Problem description | Go through the entries below. Copy each line in which "target" appears.

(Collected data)
============================================================
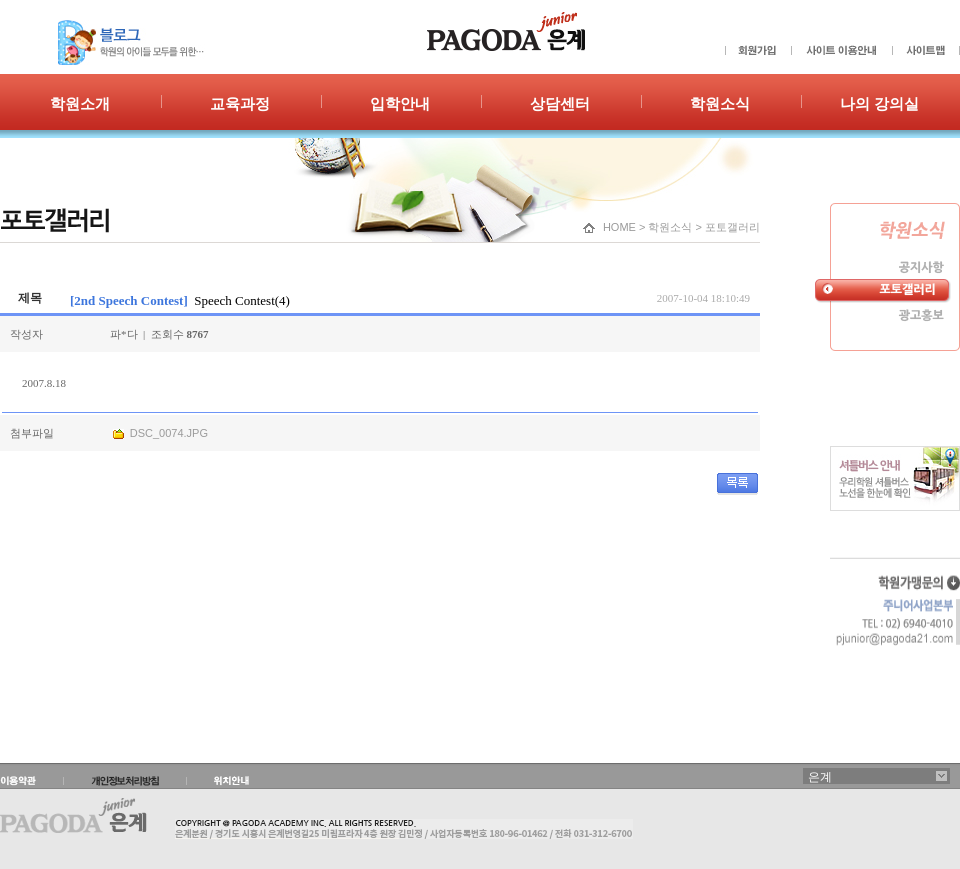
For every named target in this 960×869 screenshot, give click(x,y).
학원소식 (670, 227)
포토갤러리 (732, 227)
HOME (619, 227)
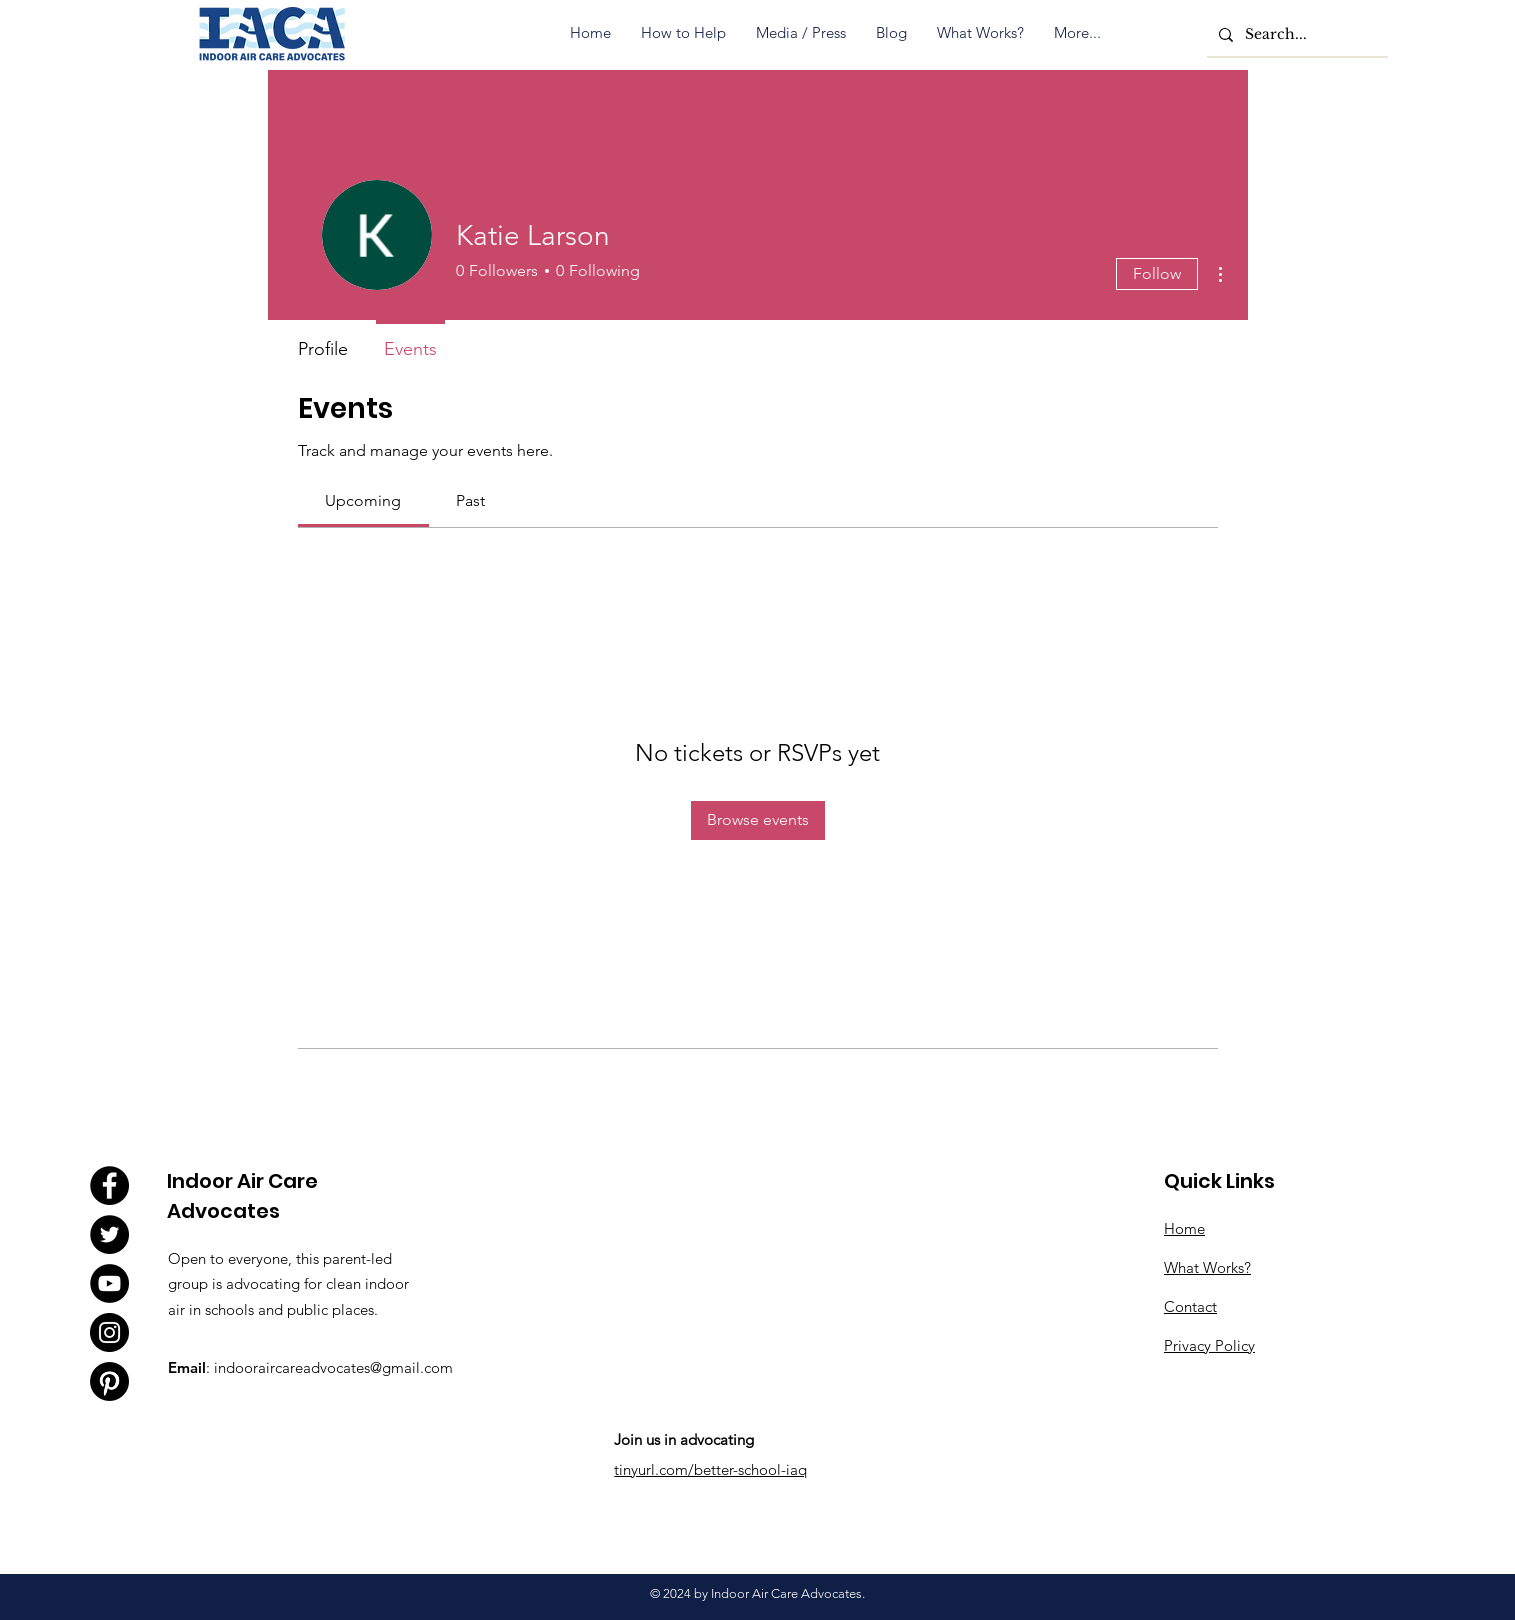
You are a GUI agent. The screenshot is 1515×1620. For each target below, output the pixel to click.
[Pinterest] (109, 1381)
============================================================
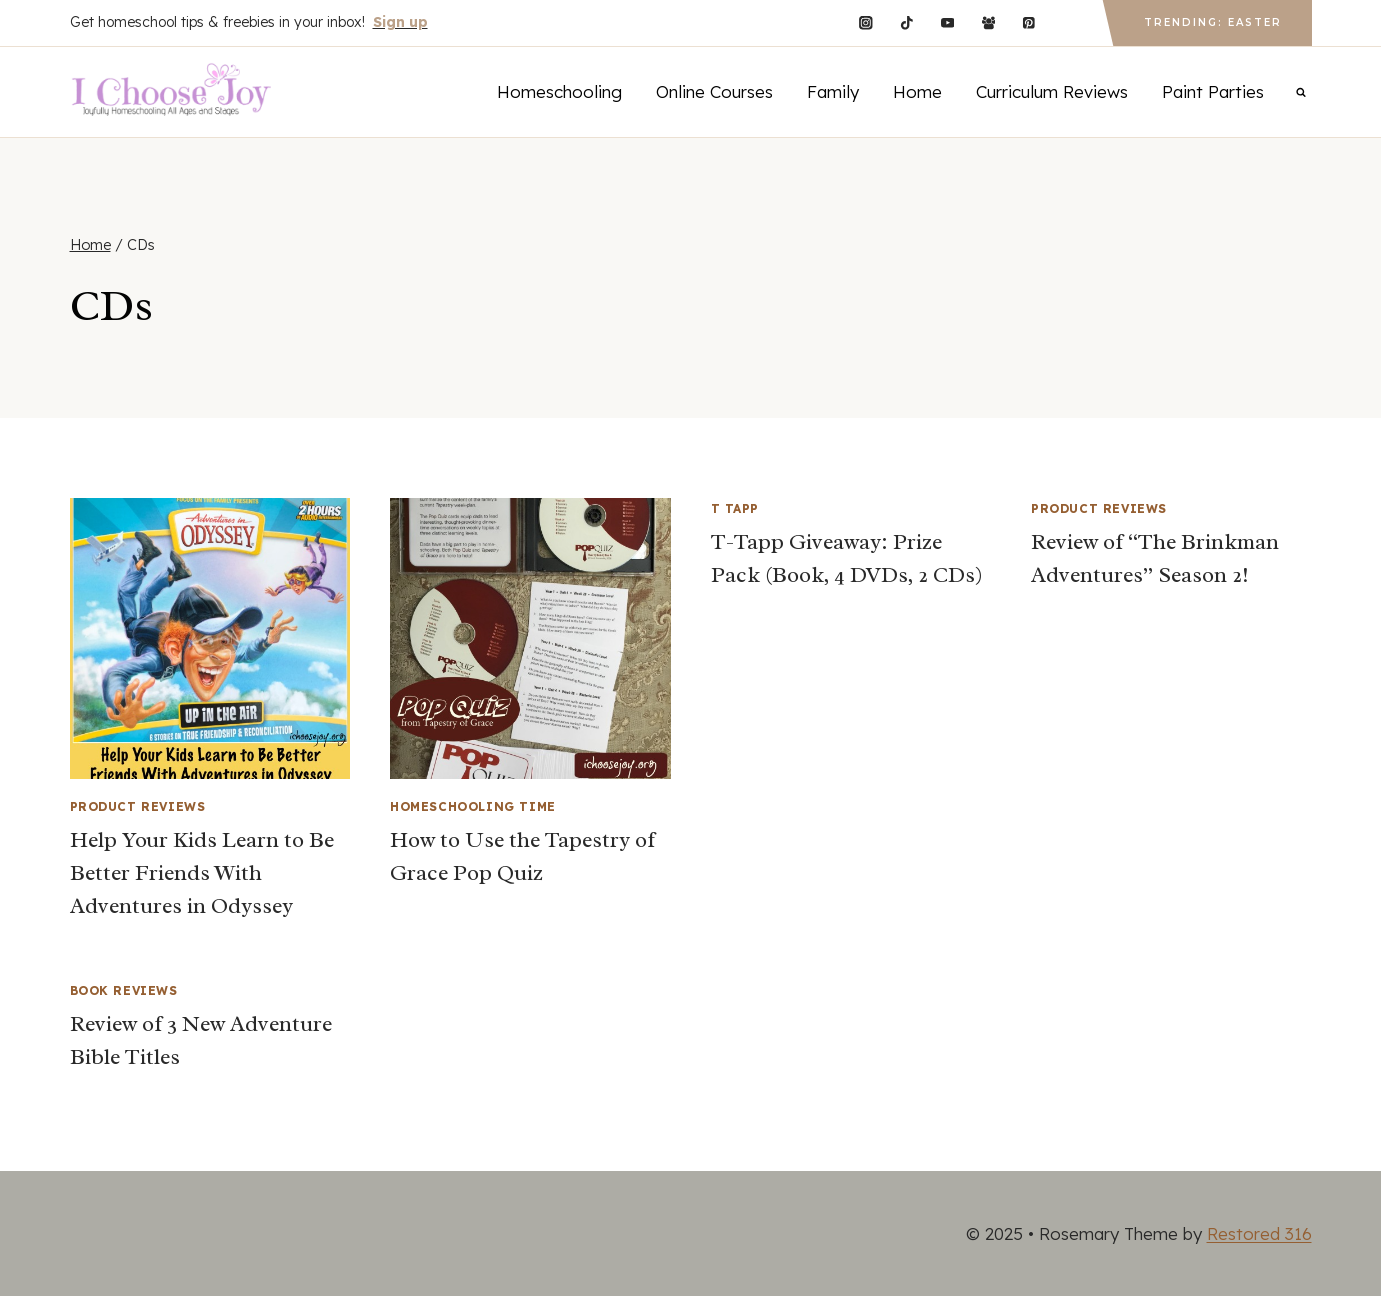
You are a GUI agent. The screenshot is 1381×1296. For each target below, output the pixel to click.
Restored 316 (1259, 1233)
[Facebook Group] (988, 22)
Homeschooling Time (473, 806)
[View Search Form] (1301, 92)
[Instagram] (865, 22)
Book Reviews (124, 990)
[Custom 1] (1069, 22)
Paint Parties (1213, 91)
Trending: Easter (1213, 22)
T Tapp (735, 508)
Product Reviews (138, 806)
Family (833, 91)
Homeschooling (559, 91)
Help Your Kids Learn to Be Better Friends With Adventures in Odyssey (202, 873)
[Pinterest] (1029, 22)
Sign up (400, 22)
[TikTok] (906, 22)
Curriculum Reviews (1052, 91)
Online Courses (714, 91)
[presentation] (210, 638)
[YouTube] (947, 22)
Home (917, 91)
============================================================
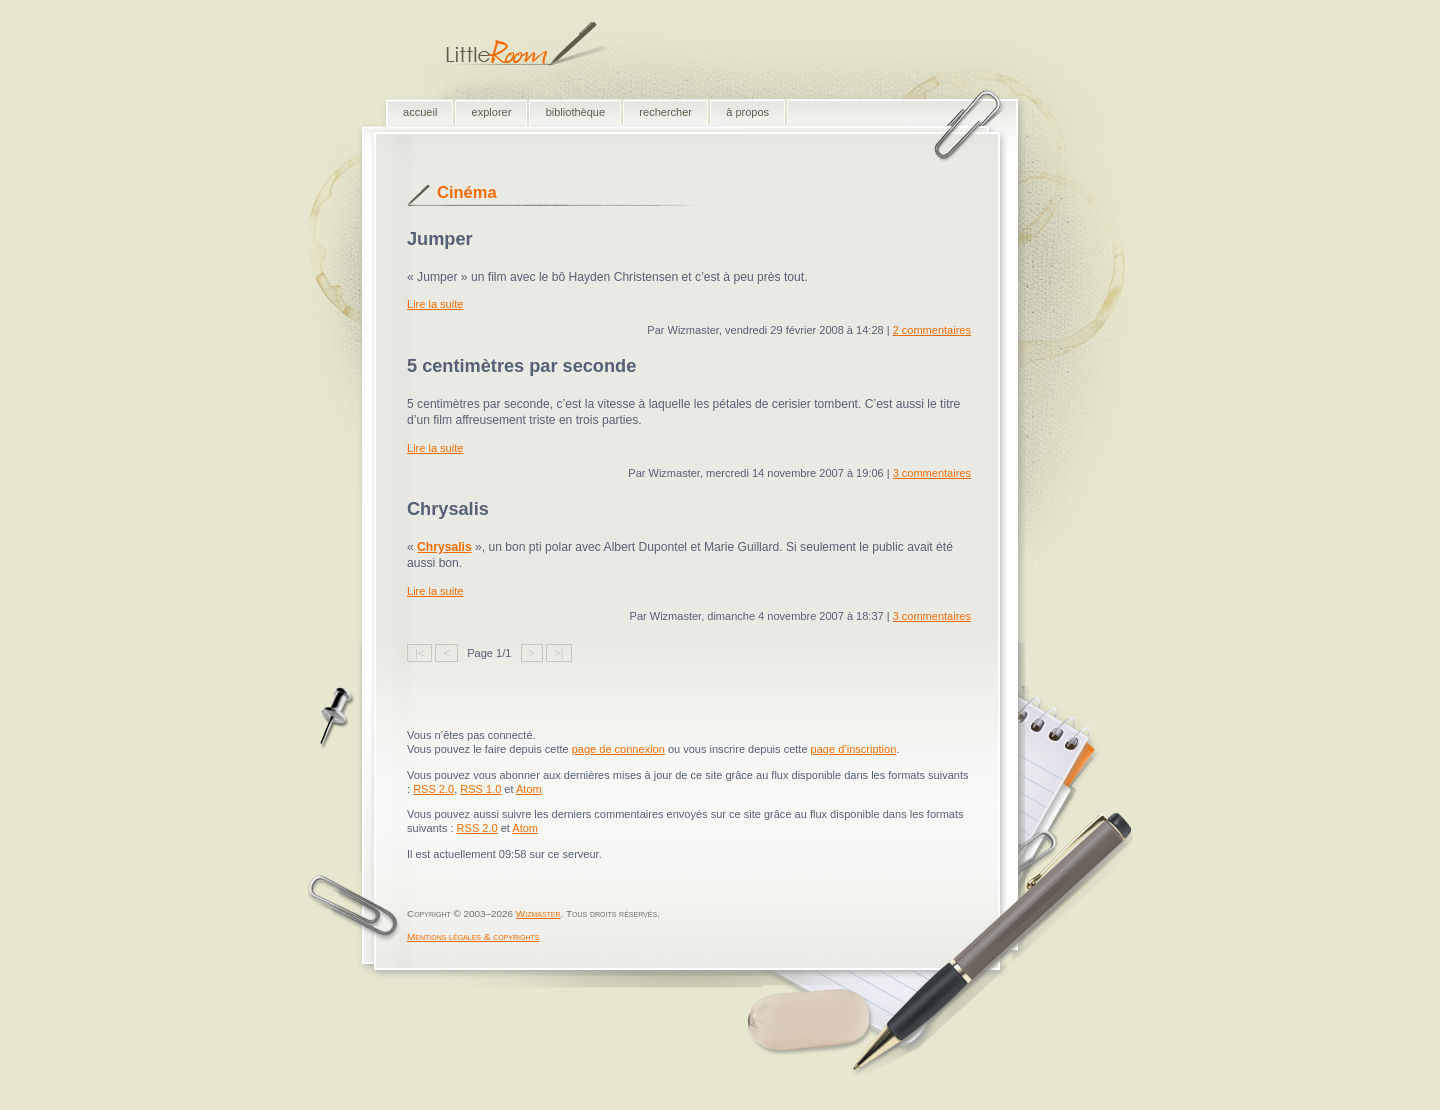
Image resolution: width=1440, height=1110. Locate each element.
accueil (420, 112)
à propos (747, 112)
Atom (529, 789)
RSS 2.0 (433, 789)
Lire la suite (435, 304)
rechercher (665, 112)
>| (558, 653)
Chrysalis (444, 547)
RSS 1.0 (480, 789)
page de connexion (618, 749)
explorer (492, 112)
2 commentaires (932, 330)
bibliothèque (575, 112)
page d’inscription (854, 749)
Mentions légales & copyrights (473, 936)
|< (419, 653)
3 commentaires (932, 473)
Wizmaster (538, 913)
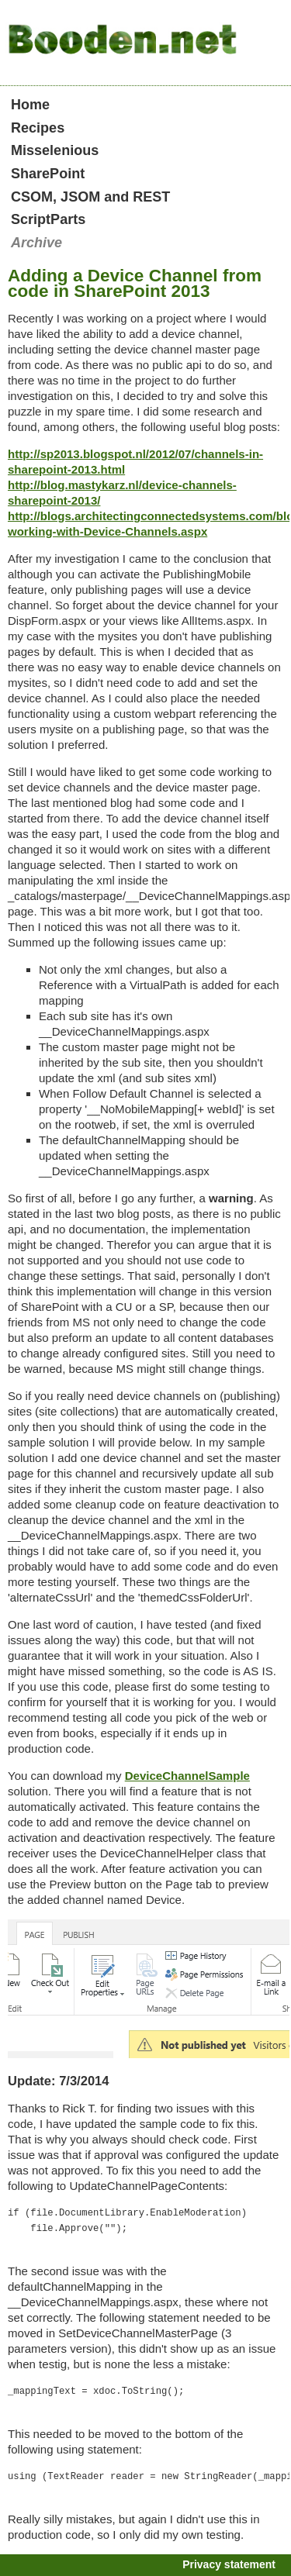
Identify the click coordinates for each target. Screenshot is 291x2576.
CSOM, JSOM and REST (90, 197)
============================================================
Written answer |
For every named target in this 960×869 screenshot, give click(x,y).
You are a GUI agent. The screenshot is 1515×1620. For each target below, output the pixel to click.
You are a GUI agent. The screenshot is 1381×1296. For each target below, output the pixel to click.
Identify the click coordinates for each target. Screenshot is 291x2576.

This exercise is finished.